Sonrasında Obsidian ekranının bir yarısında kelime işlem kısmını, diğer kısmında ise oluşturduğum zihin haritasını açarak önceden oluşturduğum düşünce ve metin parçacıklarını artık yazılı hale getirmeye başlıyorum. Elimde bulunan düşünce sıralaması, fikirler, metin parçacıkları, gruplamalar ve sınıflandırmalar sayesinde geriye kalan tek iş node’ları tek tek kelime işlemciye dökmek ve gerektiğinde aralara bağlantı cümleleri koymak oluyor. Keza akış zaten düzgün bir düşünsel çerçeveye oturduğu için bu bağlama faaliyeti de genel olarak sorunsuz ve hızlı şekilde tamamlanıyor.

Obsidian’ın tek yetenekleri bunlar değil elbet. Etiketleme mantığı sayesinde oluşturduğunuz yazılarda belirli temaları etiketleyebilir ve bu sayede yazılarınızın bağlantısallığını bir network haritası şeklinde görebilirsiniz. Hatta bu özellikle düşünsel ve yazınsal faaliyetinizin topografyası hakkında da bilgi sahibi olabilirsiniz.

Obsidian’ın görünmeyen faydasının belirli bir çeşit düşünce disiplini de sağlaması olduğu söylenebilir. Bir çeşit beyin aparatı, “dışarda beyin” gibi çalışan bu uygulama özellikle canvas özelliğiyle sizi de disiplinli ve sistematik şekilde düşünmeye doğru yönlendiriyor. Ayrıca yazılar içinde çelişkili fikirleri savunmak ve farkında olmadan aynı öğeleri tekrar etmek gibi hataları yapmanıza da engel oluyor.
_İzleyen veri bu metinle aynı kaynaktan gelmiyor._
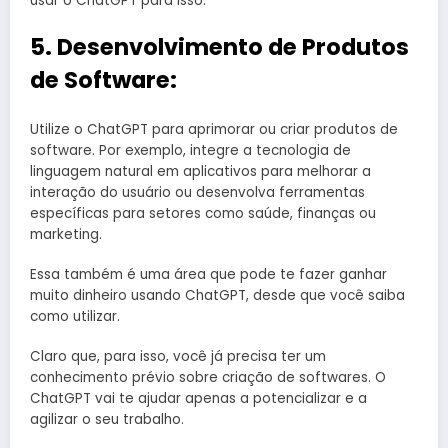
usar o ChatGPT para isso.
5. Desenvolvimento de Produtos
de Software:
Utilize o ChatGPT para aprimorar ou criar produtos de
software. Por exemplo, integre a tecnologia de
linguagem natural em aplicativos para melhorar a
interação do usuário ou desenvolva ferramentas
específicas para setores como saúde, finanças ou
marketing.
Essa também é uma área que pode te fazer ganhar
muito dinheiro usando ChatGPT, desde que você saiba
como utilizar.
Claro que, para isso, você já precisa ter um
conhecimento prévio sobre criação de softwares. O
ChatGPT vai te ajudar apenas a potencializar e a
agilizar o seu trabalho.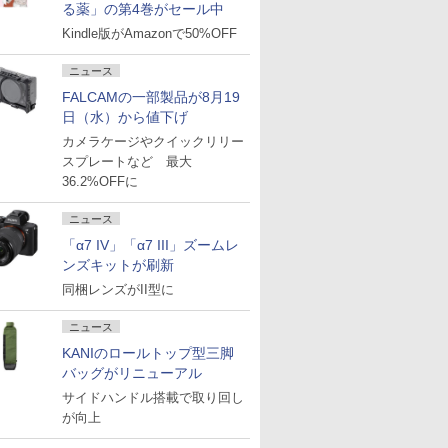
る薬」の第4巻がセール中
Kindle版がAmazonで50%OFF
ニュース
FALCAMの一部製品が8月19
日（水）から値下げ
カメラケージやクイックリリー
スプレートなど 最大
36.2%OFFに
ニュース
「α7 IV」「α7 III」ズームレ
ンズキットが刷新
同梱レンズがII型に
ニュース
KANIのロールトップ型三脚
バッグがリニューアル
サイドハンドル搭載で取り回し
が向上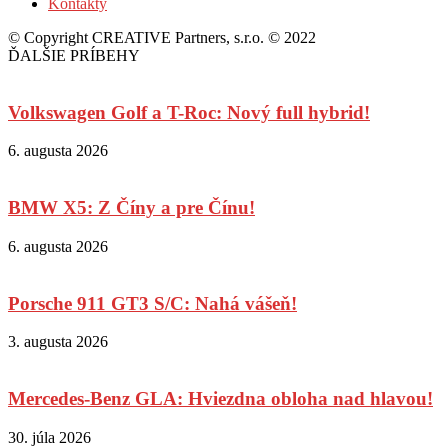
Kontakty
© Copyright CREATIVE Partners, s.r.o. © 2022
ĎALŠIE PRÍBEHY
Volkswagen Golf a T-Roc: Nový full hybrid!
6. augusta 2026
BMW X5: Z Číny a pre Čínu!
6. augusta 2026
Porsche 911 GT3 S/C: Nahá vášeň!
3. augusta 2026
Mercedes-Benz GLA: Hviezdna obloha nad hlavou!
30. júla 2026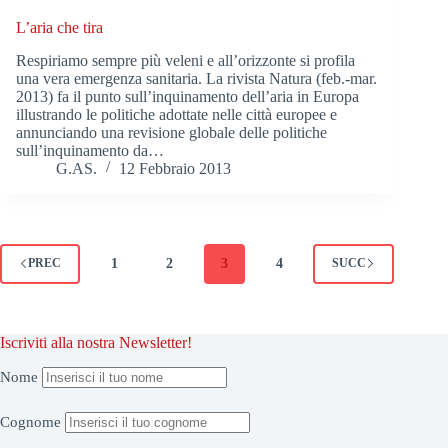
L’aria che tira
Respiriamo sempre più veleni e all’orizzonte si profila
una vera emergenza sanitaria. La rivista Natura (feb.-mar.
2013) fa il punto sull’inquinamento dell’aria in Europa
illustrando le politiche adottate nelle città europee e
annunciando una revisione globale delle politiche
sull’inquinamento da…
G.AS.
12 Febbraio 2013
1
2
3
4
PREC
SUCC
Iscriviti alla nostra Newsletter!
Nome
Cognome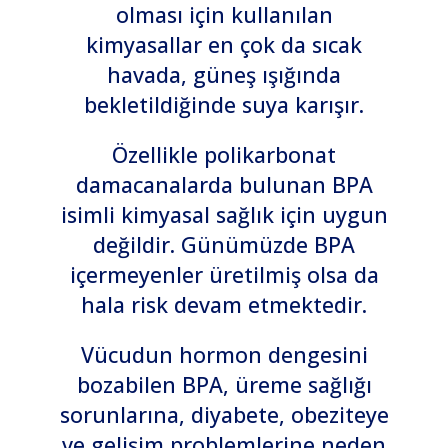
olması için kullanılan
kimyasallar en çok da sıcak
havada, güneş ışığında
bekletildiğinde suya karışır.
Özellikle polikarbonat
damacanalarda bulunan BPA
isimli kimyasal sağlık için uygun
değildir. Günümüzde BPA
içermeyenler üretilmiş olsa da
hala risk devam etmektedir.
Vücudun hormon dengesini
bozabilen BPA, üreme sağlığı
sorunlarına, diyabete, obeziteye
ve gelişim problemlerine neden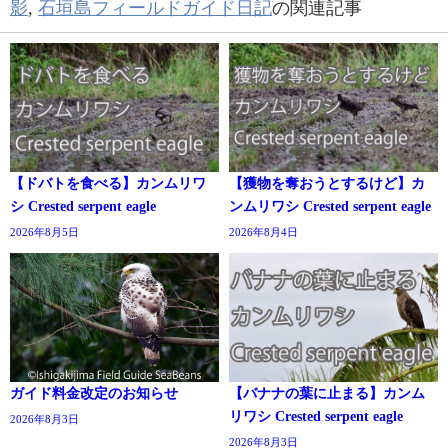
影
,
石垣島フィールドガイド日記
の関連記事
【ドバトを食べる】カンムリワ
【獲物を奪おうとするけど】カ
シ Crested serpent eagle
ンムリワシ Crested serpent eagle
2026年8月5日
2026年8月4日
ガイド料金改定のお知らせ
【バナナの葉に止まる】カンム
リワシ Crested serpent eagle
2026年8月3日
2026年8月3日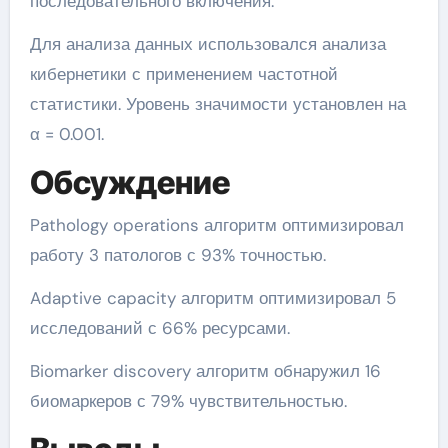
последовательного включения.
Для анализа данных использовался анализа
кибернетики с применением частотной
статистики. Уровень значимости установлен на
α = 0.001.
Обсуждение
Pathology operations алгоритм оптимизировал
работу 3 патологов с 93% точностью.
Adaptive capacity алгоритм оптимизировал 5
исследований с 66% ресурсами.
Biomarker discovery алгоритм обнаружил 16
биомаркеров с 79% чувствительностью.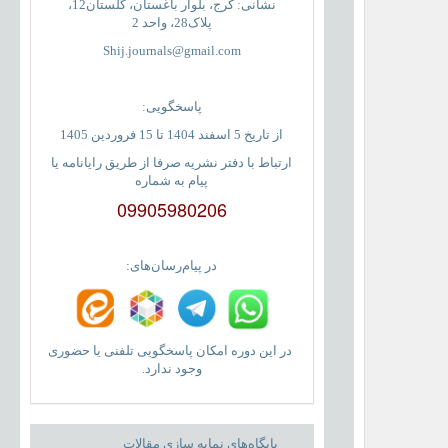
نشانی: کرج، بلوار باغستان، گلستان12،
پلاک28، واحد 2
Shij.journals@gmail.com
پاسخگویی:
از تاریخ 5 اسفند 1404 تا 15 فروردین 1405
ارتباط با دفتر نشریه صرفا از طریق رایانامه یا
پیام به شماره
09905980206
در پیام‌رسان‌های:
در این دوره امکان پاسخگویی تلفنی یا حضوری
وجود ندارد.
پایگاه‌های نمایه سازی مقالات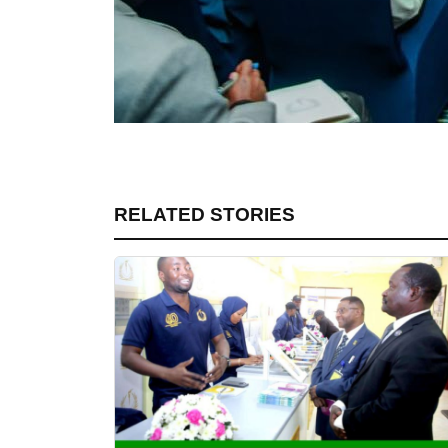
RELATED STORIES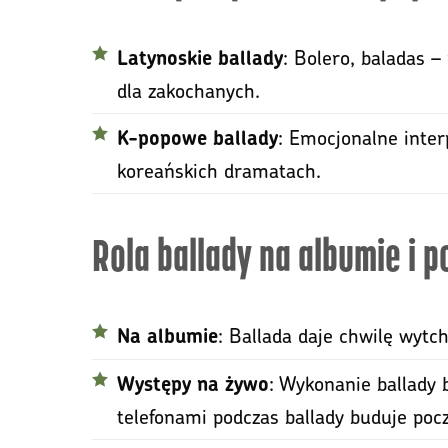
: Bolero, baladas –
Latynoskie ballady
dla zakochanych.
: Emocjonalne inter
K-popowe ballady
koreańskich dramatach.
Rola ballady na albumie i 
: Ballada daje chwilę wytc
Na albumie
: Wykonanie ballady 
Występy na żywo
telefonami podczas ballady buduje poc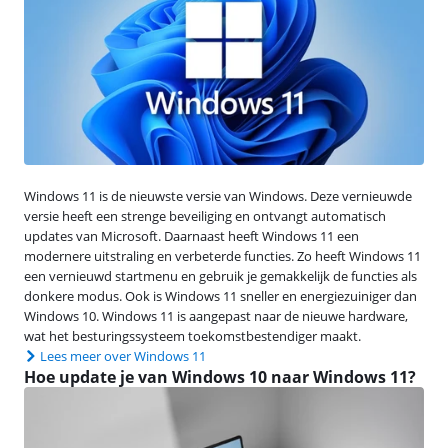
Windows 11 is de nieuwste versie van Windows. Deze vernieuwde
versie heeft een strenge beveiliging en ontvangt automatisch
updates van Microsoft. Daarnaast heeft Windows 11 een
modernere uitstraling en verbeterde functies. Zo heeft Windows 11
een vernieuwd startmenu en gebruik je gemakkelijk de functies als
donkere modus. Ook is Windows 11 sneller en energiezuiniger dan
Windows 10. Windows 11 is aangepast naar de nieuwe hardware,
wat het besturingssysteem toekomstbestendiger maakt.
Lees meer over Windows 11
Hoe update je van Windows 10 naar Windows 11?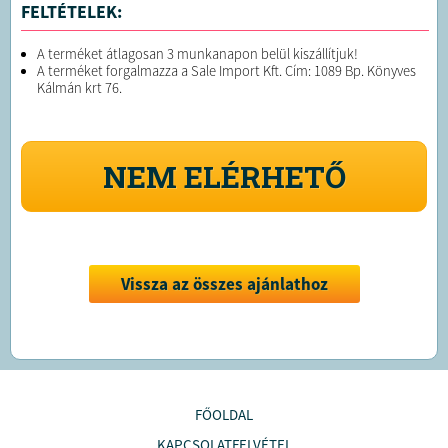
FELTÉTELEK:
A terméket átlagosan 3 munkanapon belül kiszállítjuk!
A terméket forgalmazza a Sale Import Kft. Cím: 1089 Bp. Könyves
Kálmán krt 76.
NEM ELÉRHETŐ
Vissza az összes ajánlathoz
FŐOLDAL
KAPCSOLATFELVÉTEL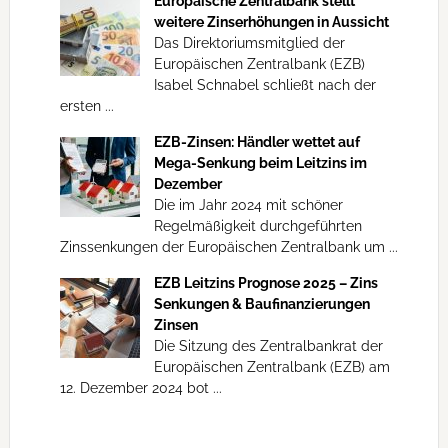
Europäische Zentralbank stellt
weitere Zinserhöhungen in Aussicht
Das Direktoriumsmitglied der
Europäischen Zentralbank (EZB)
Isabel Schnabel schließt nach der
ersten ...
EZB-Zinsen: Händler wettet auf
Mega-Senkung beim Leitzins im
Dezember
Die im Jahr 2024 mit schöner
Regelmäßigkeit durchgeführten
Zinssenkungen der Europäischen Zentralbank um ...
EZB Leitzins Prognose 2025 – Zins
Senkungen & Baufinanzierungen
Zinsen
Die Sitzung des Zentralbankrat der
Europäischen Zentralbank (EZB) am
12. Dezember 2024 bot ...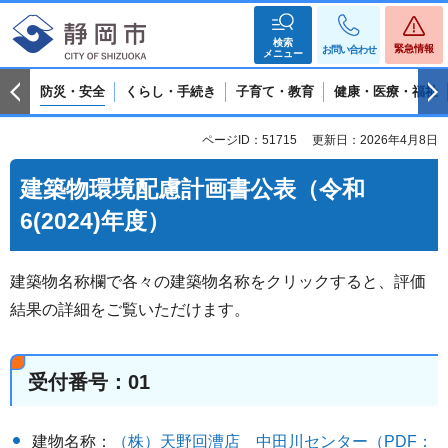
検索
緊急情報
お問い合わせ
メニュー
防災・安全
くらし・手続き
子育て・教育
健康・医療・福祉
ページID：51715
更新日：2026年4月8日
建築物環境配慮計画書公表（令和
6(2024)年度）
建築物名称欄で各々の建築物名称をクリックすると、評価
結果の詳細をご覧いただけます。
受付番号：01
建物名称：
（株）天野回漕店＿中田川センター（PDF：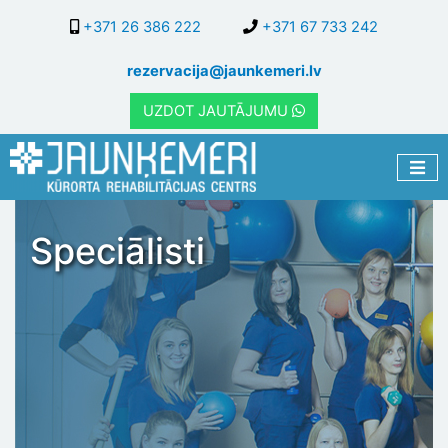
Pārlekt
+371 26 386 222
+371 67 733 242
uz
galveno
rezervacija@jaunkemeri.lv
saturu
UZDOT JAUTĀJUMU
Speciālisti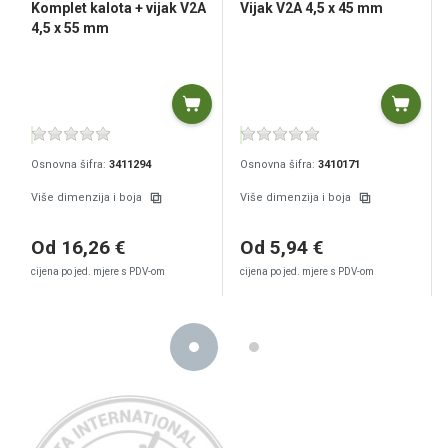
Komplet kalota + vijak V2A
Vijak V2A 4,5 x 45 mm
4,5 x 55 mm
Osnovna šifra:
3411294
Osnovna šifra:
3410171
Više dimenzija i boja
Više dimenzija i boja
Od 16,26 €
Od 5,94 €
cijena po jed. mjere s PDV-om
cijena po jed. mjere s PDV-om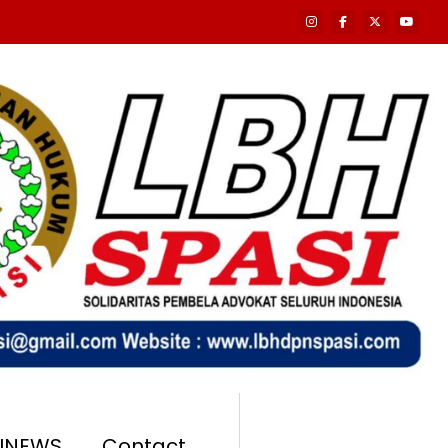
SINEWS
Contact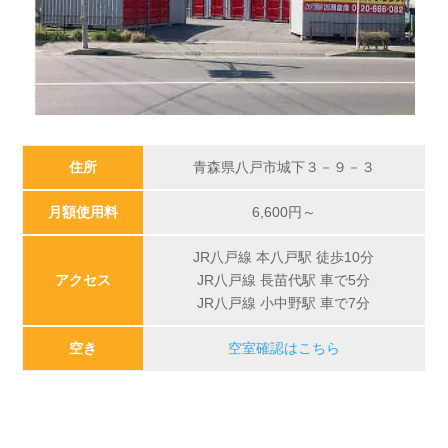
住所
青森県八戸市城下３－９－３
月額使用料
6,600
円～
JR八戸線 本八戸駅 徒歩10分
アクセス
JR八戸線 長苗代駅 車で5分
JR八戸線 小中野駅 車で7分
空き
空室確認はこちら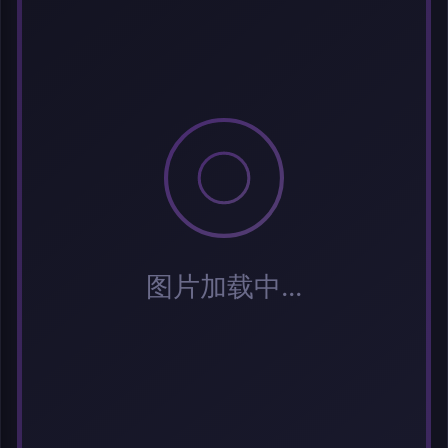
标签 (逗号分隔)
常用标签:
Cosplay
Coser
元气少女
网红Coser
性感美女
清纯美女
小
姐姐
纯欲系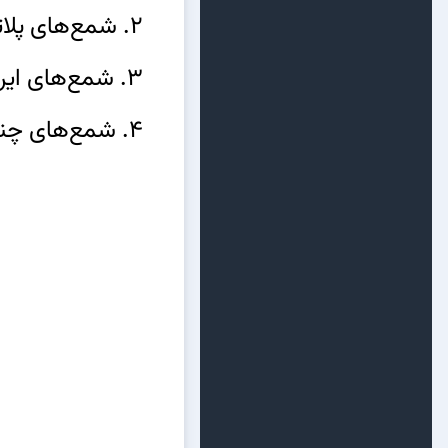
2. شمع‌های پلاتینیومی: دارای دوام بیشتر و کارایی بهتر به دلیل استفاده از فلز پلاتینیوم.
3. شمع‌های ایریدیومی: بسیار بادوام، مناسب برای موتورهای پیشرفته با عملکرد بالا.
4. شمع‌های چند الکترودی: طراحی خاص برای جرقه‌زنی در شرایط مختلف.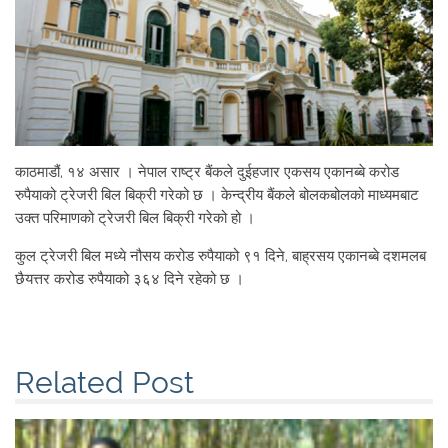
काठमाडौं, १४ असार । नेपाल राष्ट्र बैंकले दुईहजार एकसय एकानब्बे करोड
रुपैयाको ट्रेजरी बिल बिक्री गरेको छ । केन्द्रीय बैंकले बोलकबोलको माध्यमबाट
उक्त परिमाणको ट्रेजरी बिल बिक्री गरेको हो ।
कुल ट्रेजरी बिल मध्ये नौसय करोड रुपैयाको ९१ दिने, बाह्रसय एकानब्बे दशमलब
छैयत्तर करोड रुपैयाको ३६४ दिने रहेको छ ।
Related Post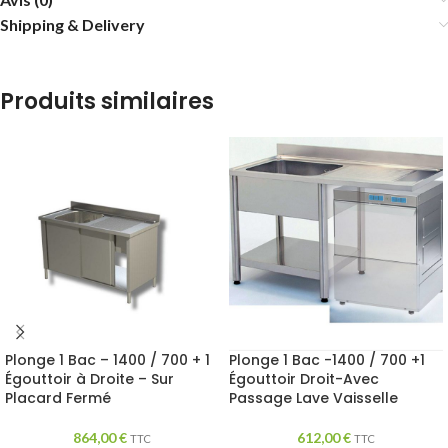
Shipping & Delivery
Produits similaires
Plonge 1 Bac – 1400 / 700 + 1
Plonge 1 Bac -1400 / 700 +1
Égouttoir à Droite – Sur
Égouttoir Droit-Avec
Placard Fermé
Passage Lave Vaisselle
864,00
€
612,00
€
TTC
TTC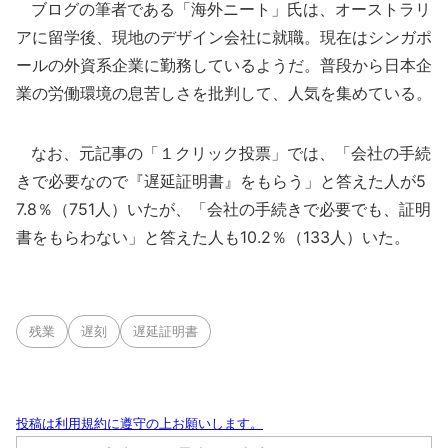
ブログの筆者である「海外ニート」氏は、オーストラリ
アに留学後、現地のデザイン会社に就職。現在はシンガポ
ールの外資系企業に勤務しているようだ。普段から日本企
業の労働環境の息苦しさを批判して、人気を集めている。
なお、元記事の「１クリック投票」では、「会社の手続
きで必要なので『遅延証明書』をもらう」と答えた人が5
7.8％（751人）いたが、「会社の手続きで必要でも、証明
書をもらわない」と答えた人も10.2％（133人）いた。
残業
遅刻
遅延証明書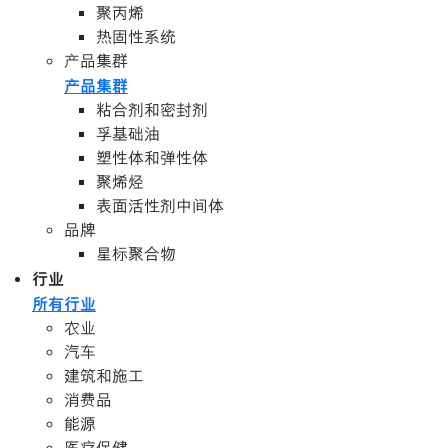
聚丙烯
热固性系统
产品集群
产品集群
粘合剂和密封剂
孚基础油
塑性体和弹性体
聚烯烃
表面活性剂中间体
品牌
星标聚合物
行业
所有行业
农业
汽车
建筑和施工
消费品
能源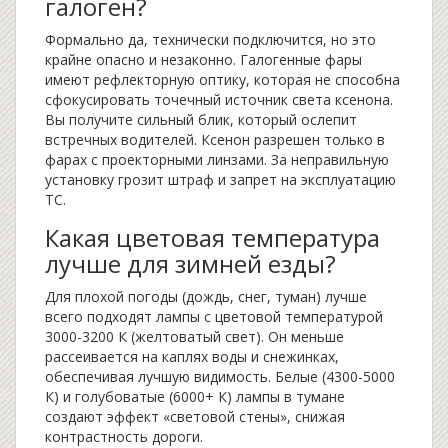
галоген?
Формально да, технически подключится, но это
крайне опасно и незаконно. Галогенные фары
имеют рефлекторную оптику, которая не способна
сфокусировать точечный источник света ксенона.
Вы получите сильный блик, который ослепит
встречных водителей. Ксенон разрешен только в
фарах с проекторными линзами. За неправильную
установку грозит штраф и запрет на эксплуатацию
ТС.
Какая цветовая температура
лучше для зимней езды?
Для плохой погоды (дождь, снег, туман) лучше
всего подходят лампы с цветовой температурой
3000-3200 К (желтоватый свет). Он меньше
рассеивается на каплях воды и снежинках,
обеспечивая лучшую видимость. Белые (4300-5000
К) и голубоватые (6000+ К) лампы в тумане
создают эффект «световой стены», снижая
контрастность дороги.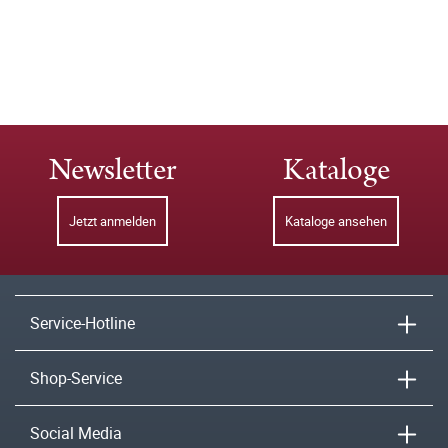
Newsletter
Kataloge
Jetzt anmelden
Kataloge ansehen
Service-Hotline
Shop-Service
Social Media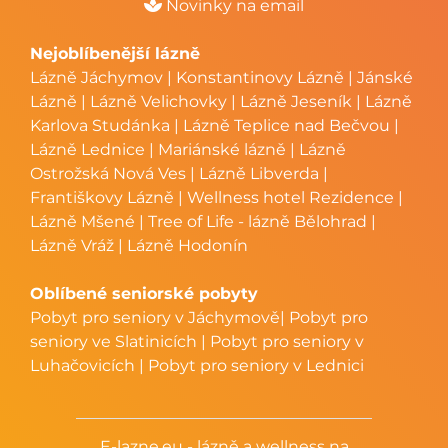
Novinky na email
Nejoblíbenější lázně
Lázně Jáchymov
|
Konstantinovy Lázně
|
Jánské
Lázně
|
Lázně Velichovky
|
Lázně Jeseník
|
Lázně
Karlova Studánka
|
Lázně Teplice nad Bečvou
|
Lázně Lednice
|
Mariánské lázně
|
Lázně
Ostrožská Nová Ves
|
Lázně Libverda
|
Františkovy Lázně
|
Wellness hotel Rezidence
|
Lázně Mšené
|
Tree of Life - lázně Bělohrad
|
Lázně Vráž
|
Lázně Hodonín
Oblíbené seniorské pobyty
Pobyt pro seniory v Jáchymově
|
Pobyt pro
seniory ve Slatinicích
|
Pobyt pro seniory v
Luhačovicích
|
Pobyt pro seniory v Lednici
E-lazne.eu - lázně a wellness na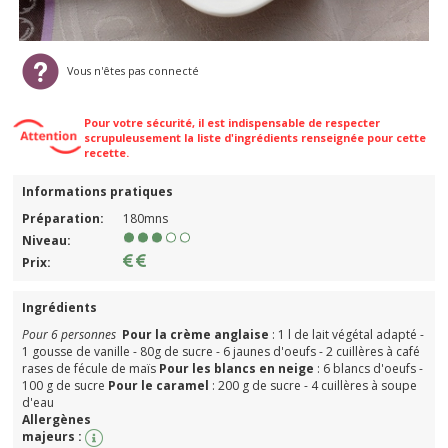
Vous n'êtes pas connecté
Pour votre sécurité, il est indispensable de respecter
scrupuleusement la liste d'ingrédients renseignée pour cette
recette.
Informations pratiques
Préparation:
180mns
Niveau:
Prix:
Ingrédients
Pour 6 personnes
Pour la crème anglaise
: 1 l de lait végétal adapté -
1 gousse de vanille - 80g de sucre - 6 jaunes d'oeufs - 2 cuillères à café
rases de fécule de maïs
Pour les blancs en neige
: 6 blancs d'oeufs -
100 g de sucre
Pour le caramel
: 200 g de sucre - 4 cuillères à soupe
d'eau
Allergènes
majeurs :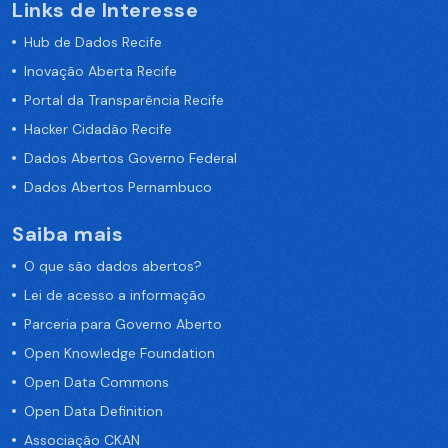
Links de Interesse
Hub de Dados Recife
Inovação Aberta Recife
Portal da Transparência Recife
Hacker Cidadão Recife
Dados Abertos Governo Federal
Dados Abertos Pernambuco
Saiba mais
O que são dados abertos?
Lei de acesso a informação
Parceria para Governo Aberto
Open Knowledge Foundation
Open Data Commons
Open Data Definition
Associação CKAN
Obsidian’da kullandığım yönteme en yakın çalışma stilinin David Lynch’in yaklaşık 70 karttan oluşan senaryo yazım tekniği olduğunu söyleyebilirim. Bu yöntemde Lynch yaklaşık 70 karttan oluşan bir destedeki tüm kartlara bir sahne yazar, bu sahnelerden bazılarını eler, bazılarını revize eder ve en sonunda beğendiklerini sıralamaya sokar. Bu çalışmanın sonunda ise artık elinde bir film senaryosunun temelinin olduğunu söyler.* Evet David Lynch olmak tabii ki bu kadar kolay değil fakat Obsidian’ın biraz sabrettikten sonra işleri sizin için kolaylaştıracağı aşikar…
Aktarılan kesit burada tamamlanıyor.